Corporate Authentication Systems (hell!)

I’ve been struggling recently with the ‘enterprise security system’ in place at the OU. This is some obscure system invented in-house (by sadists) to authenticate people against our systems.

It works OK most of the time but it’s not standards-based. It doesn’t talk LDAP. It doesn’t talk to other authentication systems in any meaningful way. You need to set it up on every service you run. You need to set up ‘tokens’ in every directory of web servers where it’s installed to tell them who to allow in. etc etc.

We have a myriad of great systems in the university but they are being hamstrung by the fact that we can do any kind of meaningful pass through authentication. Luckily a colleague of mine has invented a mechanism for getting the  system to work in harmony with OpenID and we’re close to achieving some way to allow us to work with other systems more meaningfully in the future. I’m very frustrated about it now though because although the current system works reasonably well for people in the OU there is no reasonable way of allowing ‘authenticated visitor’ or ‘logged in public’ access in any meaningful way, we can of course merge authentication systems for a particular services (as I do) but this gives problems later when the same visitors want to access other OU services.
I’m not sure how much of a problem this is elsewhere but I would guess that the lack of a decent authentication and user verification service has put the OU back several years in development time because every new project with a mixed user community(OpenLearn being the most recent example) will have to find some sort of individual workaround. Central services don’t see a problem because most of the services they provide are staff only (or student only) and therefore it’s simple for them and anyone else doing development across user spheres just has to find their own solution.

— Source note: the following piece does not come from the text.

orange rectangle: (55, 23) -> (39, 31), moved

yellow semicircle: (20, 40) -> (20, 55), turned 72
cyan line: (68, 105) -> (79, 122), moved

Rant over I’m off for a bath now!

Posting from MS Word 2007

I’m testing the posting ability from Microsoft Word 2007. So far in the last ten minutes I’ve crashed Word and it restarted telling me it has retained my data but of course the blog post I’d been working on had disappeared, so it seems a bit flaky.

That aside why would I choose to use word over the WordPress editor? – I’m not sure. It’s nice in a way having the ‘usual’ office toolbars although that said the blog toolbars are a bit different. It’s not nice that it transmits your login info over the net each time you post but I’m getting used to that sort of thing. I’m also not convinced that most people used to Facebook, WordPress and other tools won’t just prefer to use them in a multi tabbed browser rather than use the one tool for all editing. I can’t see how for example I would add tags to my post. I can see how I might add it to categories which I’ve just done. In my opinion it’s a poor relative of the blog editor I’m used to.

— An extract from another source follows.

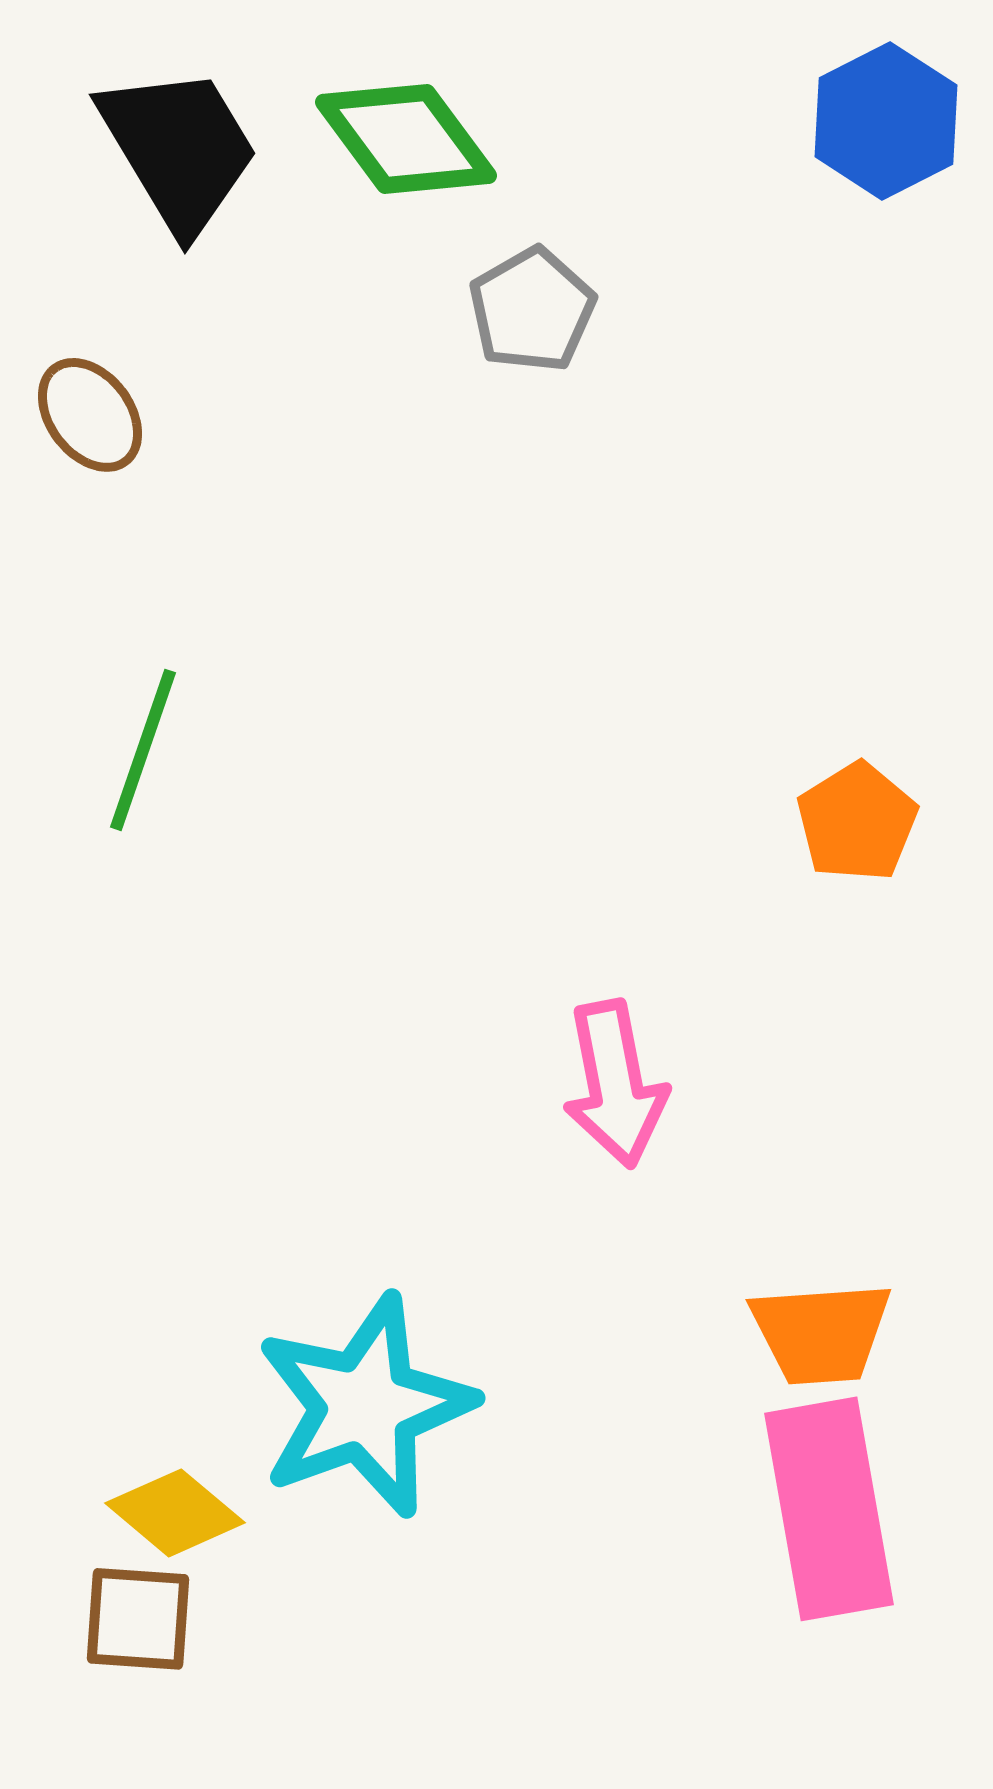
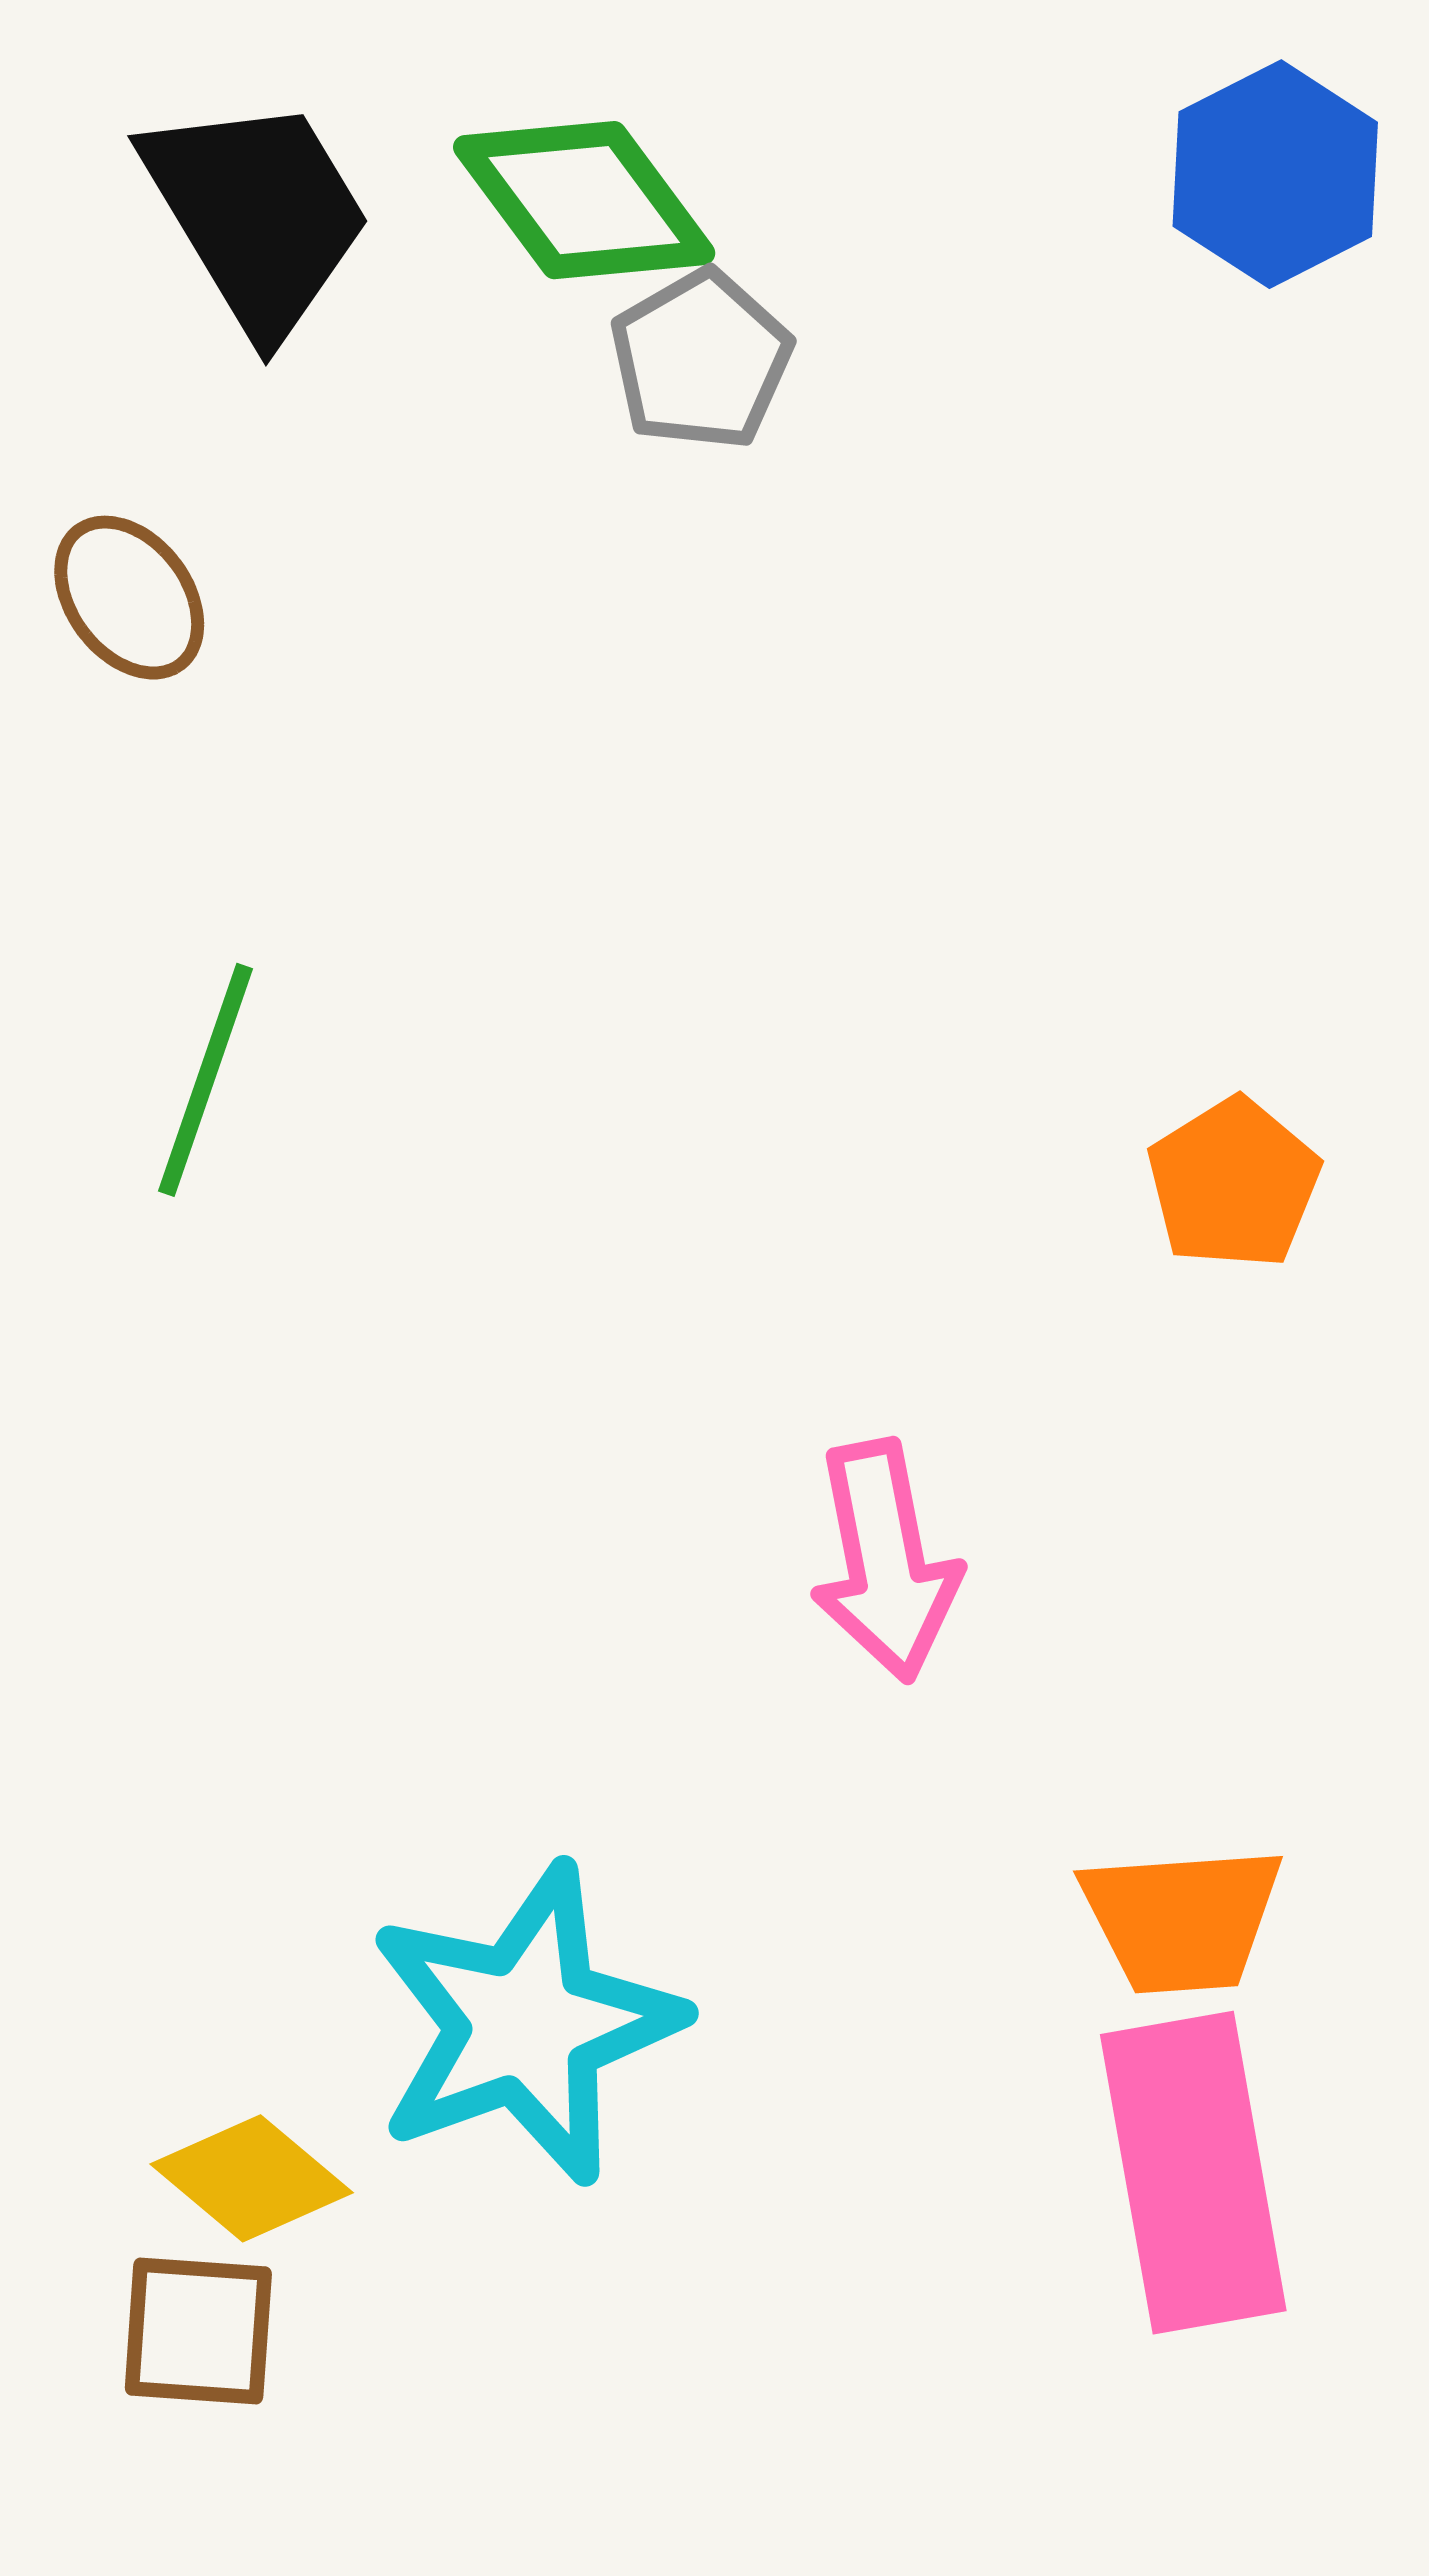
gray pentagon: (532, 310) -> (701, 360), moved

Speaking of Web 2.0 stuff  – I’ve been in LinkedIn network for some time and recently got requested to be added to Plaxo too, there seem to be a plethora of these sites around all sharing my contact information amongst them and I’m getting used to adding myself to them every couple of weeks but not yet sure what the point of them all is. I’m still the same person as I was a few weeks ago so surely I should be able to put that somewhere and Plaxo, Facebook, Bebo, LinkedIn etc. all have a talk in the background and say ‘oh yes I remember you, you’re that chap with the weird accent who hasn’t got many friends’ or the electronic equivalent of that…am I talking about OpenID you ask? – Probably OpenID with frills. Anyhow it would be nice not to have to fill in so much stuff each time you join a new site.